• sgtlion [any]
    ·
    3 years ago

    True, but this is kind of the point. Datasets are trained on existing data, and so only serve to amplify and conserve the biases hidden within that data.

    • MendingBenjamin [they/them]
      ·
      3 years ago

      Fwiw there are also AI projects run by marginalized people dedicated to identifying those biases and flagging them, which will help with future training processes. It’s not an inherently conservative technology. Just, as with everything, it lacks those cultural filters due to the groups which tend to have access to it first

        • MendingBenjamin [they/them]
          ·
          3 years ago

          And in the case of the project I mentioned above, the tech is used to find those patterns in order to avoid them. Entrenched oppressive structures aren’t only about conserving patterns. They’re about preserving specific patterns and dampening others.
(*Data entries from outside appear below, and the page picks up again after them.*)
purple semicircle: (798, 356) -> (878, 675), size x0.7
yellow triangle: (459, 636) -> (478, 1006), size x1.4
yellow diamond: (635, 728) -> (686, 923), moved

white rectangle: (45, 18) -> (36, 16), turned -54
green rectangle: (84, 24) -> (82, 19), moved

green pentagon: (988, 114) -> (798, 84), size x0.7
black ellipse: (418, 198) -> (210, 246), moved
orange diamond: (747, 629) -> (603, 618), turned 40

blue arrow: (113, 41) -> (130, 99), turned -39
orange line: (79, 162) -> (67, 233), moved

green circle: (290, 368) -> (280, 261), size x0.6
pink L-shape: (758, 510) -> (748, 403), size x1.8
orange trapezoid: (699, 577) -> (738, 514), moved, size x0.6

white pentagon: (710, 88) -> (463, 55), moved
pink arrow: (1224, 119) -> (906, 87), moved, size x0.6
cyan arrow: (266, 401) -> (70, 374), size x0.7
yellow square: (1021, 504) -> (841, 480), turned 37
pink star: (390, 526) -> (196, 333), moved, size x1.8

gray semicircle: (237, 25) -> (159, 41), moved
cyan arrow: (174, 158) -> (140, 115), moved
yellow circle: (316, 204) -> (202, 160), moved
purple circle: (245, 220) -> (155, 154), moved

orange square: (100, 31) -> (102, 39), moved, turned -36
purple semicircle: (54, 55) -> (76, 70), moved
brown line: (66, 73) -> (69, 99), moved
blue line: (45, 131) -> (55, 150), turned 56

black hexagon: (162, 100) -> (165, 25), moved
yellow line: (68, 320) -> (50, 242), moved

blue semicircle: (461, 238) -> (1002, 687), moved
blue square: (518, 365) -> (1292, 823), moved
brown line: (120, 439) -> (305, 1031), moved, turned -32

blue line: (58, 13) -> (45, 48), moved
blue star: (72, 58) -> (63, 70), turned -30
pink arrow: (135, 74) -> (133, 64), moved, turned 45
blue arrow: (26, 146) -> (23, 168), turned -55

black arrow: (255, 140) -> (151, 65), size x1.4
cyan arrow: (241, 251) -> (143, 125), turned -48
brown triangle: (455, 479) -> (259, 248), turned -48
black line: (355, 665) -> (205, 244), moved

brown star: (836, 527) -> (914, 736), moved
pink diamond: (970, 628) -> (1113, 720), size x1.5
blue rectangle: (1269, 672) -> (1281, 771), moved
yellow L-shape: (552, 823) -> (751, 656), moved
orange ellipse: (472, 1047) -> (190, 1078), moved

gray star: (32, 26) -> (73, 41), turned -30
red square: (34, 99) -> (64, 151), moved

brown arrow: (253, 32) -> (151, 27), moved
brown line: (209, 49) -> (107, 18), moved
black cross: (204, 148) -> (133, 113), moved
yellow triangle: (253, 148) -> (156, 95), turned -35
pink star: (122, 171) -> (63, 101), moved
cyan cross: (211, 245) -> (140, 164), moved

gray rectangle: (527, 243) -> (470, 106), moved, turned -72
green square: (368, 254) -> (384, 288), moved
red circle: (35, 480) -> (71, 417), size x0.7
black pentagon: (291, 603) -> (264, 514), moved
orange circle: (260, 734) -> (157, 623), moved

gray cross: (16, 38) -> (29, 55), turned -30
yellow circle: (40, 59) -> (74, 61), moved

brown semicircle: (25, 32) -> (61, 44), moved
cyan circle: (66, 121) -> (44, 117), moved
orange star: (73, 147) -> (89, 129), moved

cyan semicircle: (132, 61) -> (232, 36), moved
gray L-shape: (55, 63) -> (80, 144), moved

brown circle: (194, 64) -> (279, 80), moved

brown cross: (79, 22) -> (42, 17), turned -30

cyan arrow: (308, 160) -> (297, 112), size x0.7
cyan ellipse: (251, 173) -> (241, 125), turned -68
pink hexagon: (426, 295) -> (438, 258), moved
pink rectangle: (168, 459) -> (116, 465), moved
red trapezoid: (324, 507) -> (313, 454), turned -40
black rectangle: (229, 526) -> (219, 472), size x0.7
For example, if this tech were available during the AIDS epidemic, there would have been plenty of data which revealed just how prevalent gay culture was in certain areas whereas the dominant ideology would insist that gay people were rare and unnatural. That data and the resulting analysis in the hands of police officers would have had very different outcomes from the same data/analysis in the hands of gay activists

    • TraschcanOfIdeology [they/them, comrade/them]
      ·
      3 years ago

      Oh yes, definitely, that's why I added the second paragraph. I just wanted to mention the most likely reason why this happened.

      The fact that many STEMheads and techbros don't bother with social justice makes it all the harder to check for biases though, because they rarely concern themselves with the ethical ramifications of the tech they develop, or just think that there's no way it could be used to reinforce oppressive systems.